## AIM OF THE EXERCISE
Using the listing below, select the lines with the word "header" and copy them.

## WORKING DATA

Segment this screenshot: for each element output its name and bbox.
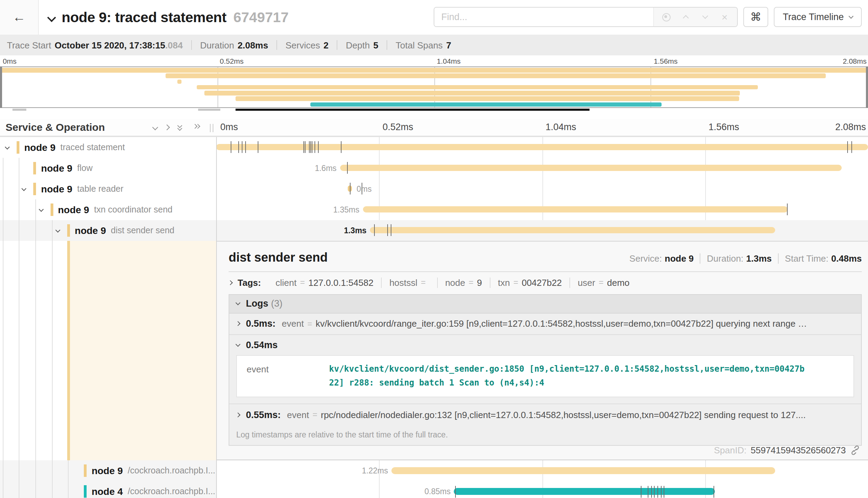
collapse-all-icon[interactable]: [193, 123, 201, 132]
span-name-cell[interactable]: node 4 /cockroach.roachpb.I...: [0, 481, 216, 498]
span-collapse-icon[interactable]: [22, 186, 27, 191]
log-tick: [374, 224, 374, 236]
minimap-left-handle[interactable]: [0, 66, 2, 108]
services-label: Services: [285, 40, 320, 50]
minimap-right-handle[interactable]: [866, 66, 868, 108]
collapse-one-level-icon[interactable]: [164, 124, 170, 130]
find-next-icon[interactable]: [700, 11, 711, 22]
span-bar-track[interactable]: 1.6ms: [216, 157, 868, 178]
span-bar[interactable]: [391, 468, 775, 474]
log-entry-collapsed[interactable]: 0.55ms: event=rpc/nodedialer/nodedialer.…: [229, 404, 861, 425]
span-row-flow[interactable]: node 9 flow 1.6ms: [0, 157, 868, 178]
minimap-canvas[interactable]: [0, 66, 868, 108]
span-name-cell[interactable]: node 9 dist sender send: [0, 220, 216, 241]
log-timestamp: 0.55ms:: [246, 409, 281, 420]
log-expanded-header[interactable]: 0.54ms: [229, 335, 861, 355]
span-row-txn-coordinator-send[interactable]: node 9 txn coordinator send 1.35ms: [0, 199, 868, 220]
duration-value: 1.3ms: [746, 253, 772, 263]
minimap-tick: 2.08ms: [843, 57, 867, 65]
log-entry-collapsed[interactable]: 0.5ms: event=kv/kvclient/kvcoord/range_i…: [229, 313, 861, 335]
find-input[interactable]: [434, 8, 653, 26]
log-tick: [305, 141, 306, 153]
log-event-table: event kv/kvclient/kvcoord/dist_sender.go…: [236, 355, 854, 397]
find-target-icon[interactable]: [661, 11, 672, 22]
expand-one-level-icon[interactable]: [152, 124, 158, 130]
expand-all-icon[interactable]: [177, 123, 185, 132]
span-collapse-icon[interactable]: [5, 144, 10, 149]
minimap-tick: 0ms: [3, 57, 17, 65]
minimap-tick: 1.56ms: [654, 57, 678, 65]
log-tick: [455, 486, 456, 497]
minimap-span-bar: [177, 79, 182, 84]
trace-start-value: October 15 2020, 17:38:15: [55, 40, 165, 50]
span-bar-track[interactable]: 0ms: [216, 178, 868, 199]
span-row-cockroach-roachpb-node4[interactable]: node 4 /cockroach.roachpb.I... 0.85ms: [0, 481, 868, 498]
chevron-down-icon: [236, 300, 240, 305]
back-button[interactable]: ←: [0, 0, 39, 35]
log-tick: [651, 486, 652, 497]
chevron-right-icon: [236, 321, 240, 326]
span-bar[interactable]: [340, 165, 842, 171]
span-name-cell[interactable]: node 9 txn coordinator send: [0, 199, 216, 220]
selected-span-tint-column: [70, 241, 216, 460]
log-tick: [362, 183, 362, 194]
trace-id: 6749717: [233, 9, 289, 26]
span-row-table-reader[interactable]: node 9 table reader 0ms: [0, 178, 868, 199]
timeline-column-header: Service & Operation 0ms 0.52ms 1.04ms 1.…: [0, 119, 868, 137]
log-value: rpc/nodedialer/nodedialer.go:132 [n9,cli…: [321, 409, 806, 420]
duration-label: Duration:: [707, 253, 744, 263]
span-name-cell[interactable]: node 9 table reader: [0, 178, 216, 199]
timeline-tick: 0.52ms: [383, 122, 414, 132]
minimap-scroll-fragment: [12, 109, 26, 111]
span-bar-track[interactable]: 0.85ms: [216, 481, 868, 498]
span-bar-track[interactable]: [216, 137, 868, 157]
deep-link-icon[interactable]: [850, 445, 860, 455]
span-bar[interactable]: [454, 488, 715, 495]
minimap-span-bar: [236, 97, 739, 101]
collapse-trace-header-icon[interactable]: [47, 13, 56, 21]
find-clear-icon[interactable]: ×: [719, 11, 730, 22]
log-tick: [347, 162, 348, 174]
log-tick: [310, 141, 311, 153]
log-tick: [239, 141, 239, 153]
span-row-dist-sender-send[interactable]: node 9 dist sender send 1.3ms: [0, 220, 868, 241]
span-collapse-icon[interactable]: [38, 207, 43, 211]
service-value: node 9: [665, 253, 694, 263]
span-duration-label: 0ms: [356, 184, 371, 193]
find-prev-icon[interactable]: [680, 11, 691, 22]
log-tick: [241, 141, 242, 153]
span-bar[interactable]: [363, 206, 788, 213]
logs-accordion-header[interactable]: Logs (3): [229, 295, 861, 313]
span-row-traced-statement[interactable]: node 9 traced statement: [0, 137, 868, 157]
span-bar-track[interactable]: 1.3ms: [216, 220, 868, 241]
trace-view-select[interactable]: Trace Timeline: [774, 7, 862, 27]
tags-accordion[interactable]: Tags: client=127.0.0.1:54582 hostssl= no…: [229, 277, 862, 288]
find-icon-bar: ×: [653, 8, 737, 26]
span-bar[interactable]: [370, 227, 776, 234]
keyboard-shortcuts-button[interactable]: ⌘: [743, 7, 768, 27]
service-operation-header: Service & Operation: [0, 119, 216, 135]
span-row-cockroach-roachpb-node9[interactable]: node 9 /cockroach.roachpb.I... 1.22ms: [0, 460, 868, 481]
trace-start-ms: .084: [165, 40, 183, 50]
span-operation: flow: [77, 163, 92, 173]
service-operation-label: Service & Operation: [6, 121, 105, 133]
logs-label: Logs: [246, 298, 268, 309]
top-bar: ← node 9: traced statement 6749717 × ⌘ T…: [0, 0, 868, 35]
span-id-row: SpanID: 5597415943526560273: [714, 445, 860, 455]
span-bar-track[interactable]: 1.22ms: [216, 460, 868, 481]
span-name-cell[interactable]: node 9 traced statement: [0, 137, 216, 157]
tag-txn: txn=00427b22: [490, 277, 570, 288]
span-collapse-icon[interactable]: [55, 227, 60, 232]
chevron-right-icon: [236, 412, 240, 417]
span-name-cell[interactable]: node 9 flow: [0, 157, 216, 178]
span-detail-panel: dist sender send Service:node 9 Duration…: [216, 241, 868, 460]
trace-minimap[interactable]: 0ms 0.52ms 1.04ms 1.56ms 2.08ms: [0, 55, 868, 111]
span-bar-track[interactable]: 1.35ms: [216, 199, 868, 220]
depth-value: 5: [373, 40, 378, 50]
span-name-cell[interactable]: node 9 /cockroach.roachpb.I...: [0, 460, 216, 481]
minimap-scrubber[interactable]: [235, 109, 589, 111]
minimap-tick: 0.52ms: [220, 57, 244, 65]
minimap-span-bar: [196, 85, 758, 90]
column-divider[interactable]: [216, 137, 217, 498]
column-resize-grip[interactable]: [210, 124, 213, 132]
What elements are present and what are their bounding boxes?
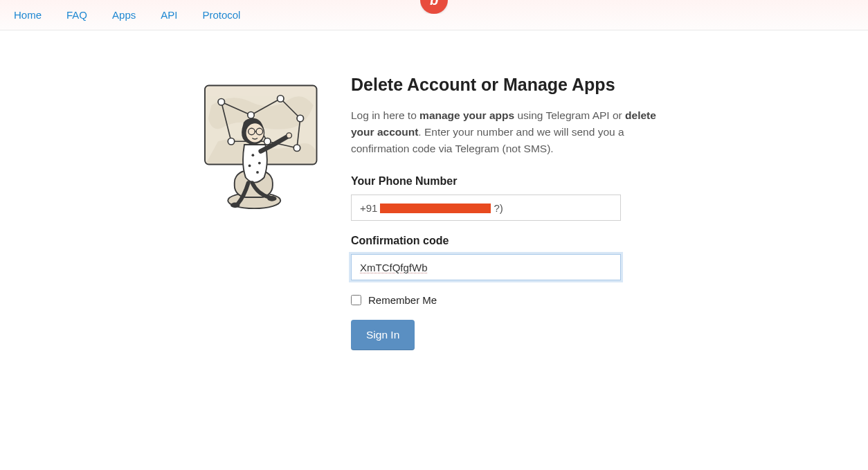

## SOLUTION FOR THIS TASK
log-expanded-header[interactable]: 0.54ms: [229, 335, 861, 355]
timeline-column-header: Service & Operation 0ms 0.52ms 1.04ms 1.…: [0, 119, 868, 137]
collapse-trace-header-icon[interactable]: [47, 13, 56, 21]
logs-accordion-header[interactable]: Logs (3): [229, 295, 861, 313]
service-operation-header: Service & Operation: [0, 119, 216, 135]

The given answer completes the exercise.